The .257 Roberts was developed by Ned Roberts - a gun writer and "experimenter" circa. early 1930s - who necked down the 7 x 57 mm case to .257 caliber. In 1934 Remington began chambering one of its bolt action rifles for it. Winchester soon followed suit. It gained a sterling reputation for being a wonderful cartridge for deer, antelope and the like. It was ultimately eclipsed by Remington's "25/06" cartridge .

Hoppe's no.10


----------



## steelers fan (Dec 5, 2004)

I did alittle research, from what I'm reading Remington introduced the .260 in 1997 in the model 7 with a 20" barrel and the model 700 with a 24" barrel,I bought my son the model 700 bdlss. At one time Ruger offered the .260 in the model 77 which is A very nice rifle.


----------



## tjays (Nov 5, 2004)

My son shot his first buck when he was 10 with the .257 Roberts Ruger M77. Factory ammo is pricey at $30 a box. I have been reloading for him but have yet to get the group I want but were getting close. It is an older model (70's) and I would rather have a new M77 they have a much better trigger and three position safety system. That gun has been in the family for over 25 years and has killed alot of deer.


----------



## Munsterlndr (Oct 16, 2004)

You used to be able to get the Remington 700 mountain LSS chambered in .260 Remington, you can still find them NIB periodically on Gunbroker. I have a model seven ss/syn in .260, great little guns. 

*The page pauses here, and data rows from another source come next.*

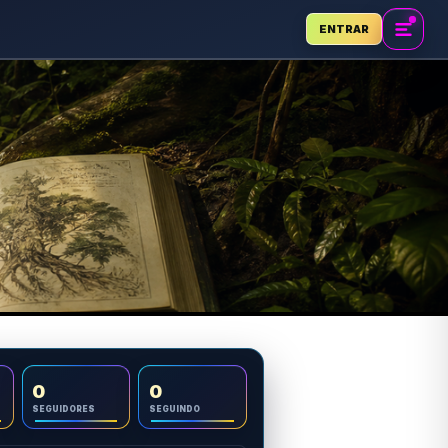
ENTRAR
0
0
SEGUIDORES
SEGUINDO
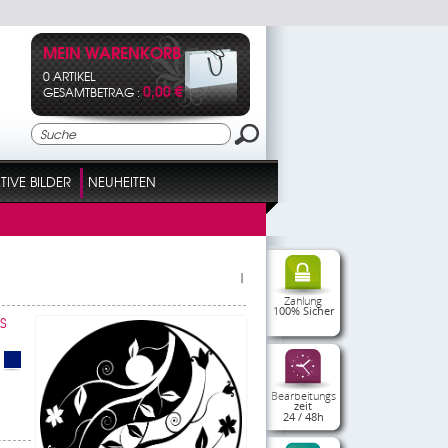
MEIN WARENKORB
0 ARTIKEL
0,00 €
GESAMTBETRAG :
IVE BILDER
NEUHEITEN
|
Zahlung
100% Sicher
S
Bearbeitungs
zeit
24 / 48h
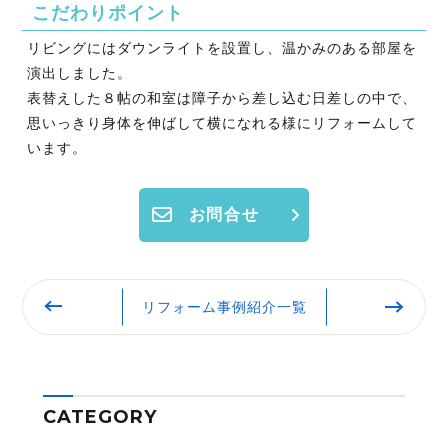
こだわりポイント
リビングにはダウンライトを設置し、温かみのある部屋を
演出しました。
表替えした８帖の和室は障子から差し込む日差しの中で、
思いっきり身体を伸ばして横になれる様にリフォームして
います。
お問合せ
リフォーム事例紹介一覧
CATEGORY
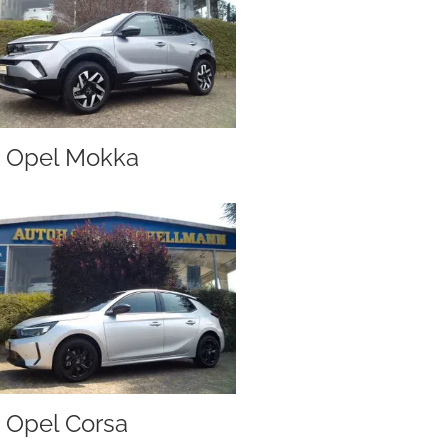
Opel Mokka
Opel Corsa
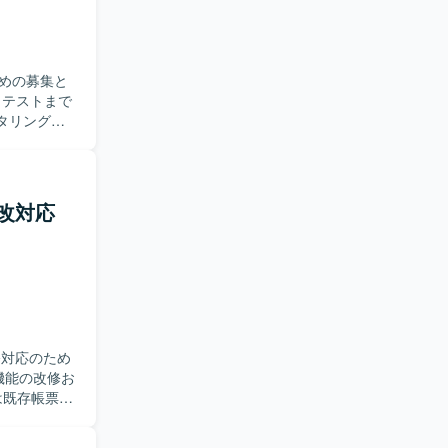
めの募集と
クタリングを
ス管理を行い
ョンのコンテ
がら開発を
更改対応
取り組める
ockerな
。 【開
/GitHubに
施いたしま
修対応のため
は既存帳票テ
ムの改修から
PoC後の改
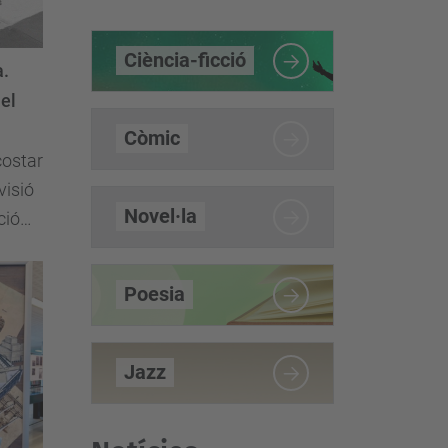
Ciència-ficció
a.
 el
Còmic
costar
visió
Novel·la
ció
Poesia
Jazz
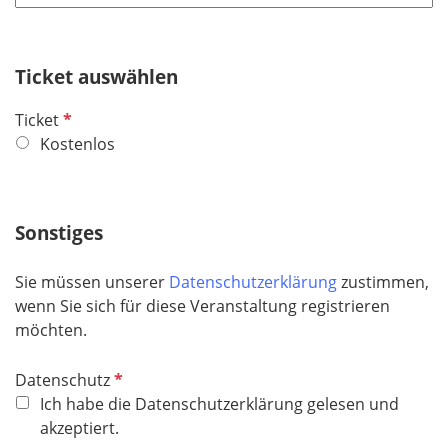
l
d
i
c
h
Ticket auswählen
t
P
Ticket
f
f
Kostenlos
e
l
l
i
d
c
Sonstiges
h
t
Sie müssen unserer
Datenschutzerklärung
zustimmen,
f
wenn Sie sich für diese Veranstaltung registrieren
e
möchten.
l
d
P
Datenschutz
f
Ich habe die Datenschutzerklärung gelesen und
l
akzeptiert.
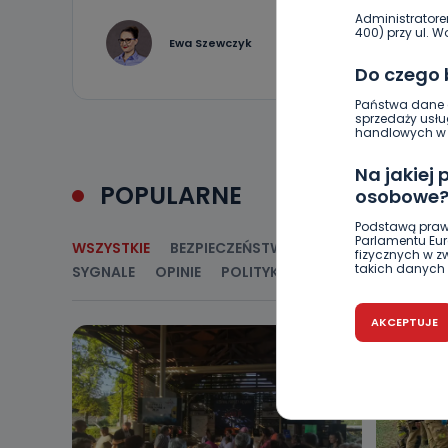
Administratore
400) przy ul. Wo
0
Ewa Szewczyk
Do czego
Państwa dane o
sprzedaży usłu
handlowych w r
Na jakiej
POPULARNE
osobowe
Podstawą praw
Parlamentu Euro
WSZYSTKIE
BEZPIECZEŃSTWO
CIEKAWOSTKI
E
fizycznych w 
takich danych 
SYGNALE
OPINIE
POLITYKA
RELIGIA
SAMORZ
Czy jest 
AKCEPTUJE
Podanie danyc
nie stanowi wa
związane z ża
wybrany sposób
Pro-Art z siedz
Kiedy i 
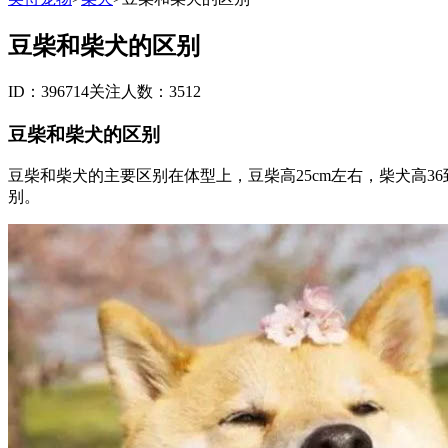
豆柴和柴犬的区别
ID：396714
关注人数：3512
豆柴和柴犬的区别
豆柴和柴犬的主要区别在体型上，豆柴高25cm左右，柴犬高3
别。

Kimber does not offer the 84m in either .260 or .257 Bob right now, although you can get the 84M classic select (nicer wood) in .257 

I don't have a .257 Roberts but I have a .250 Savage which is very similar balistically and is a shorter action cartridge. You can still find production rifles chambered for .250 Savage (250-3000) from a number of manufacturers including Remington currently (700 KS).


----------



## MIoutdoorsjunkie (Oct 11, 2006)

Munsterlndr said:


> You used to be able to get the Remington 700 mountain LSS chambered in .260 Remington, you can still find them NIB periodically on Gunbroker. I have a model seven ss/syn in .260, great little guns.
> 
> Kimber does not offer the 84m in either .260 or .257 Bob right now, although you can get the 84M classic select (nicer wood) in .257
> 
> I don't have a .257 Roberts but I have a .250 Savage which is very similar balistically and is a shorter action cartridge. You can still find production rifles chambered for .250 Savage (250-3000) from a number of manufacturers including Remington currently (700 KS).


 
Thanks.. Yeah you can also get the Kimber 84m "Montana" in .257 roberts according to their website. Not sure what my brother is going to do. He really likes the versatility of the .260 because it can handle the heavier bullets, but rifles in .260 are few and far between. We will see.


----------



## Munsterlndr (Oct 16, 2004)

MIoutdoorsjunkie said:


> Thanks.. Yeah you can also get the Kimber 84m "Montana" in .257 roberts according to their website. Not sure what my brother is going to do. He really likes the versatility of the .260 because it can handle the heavier bullets, but rifles in .260 are few and far between. We will see.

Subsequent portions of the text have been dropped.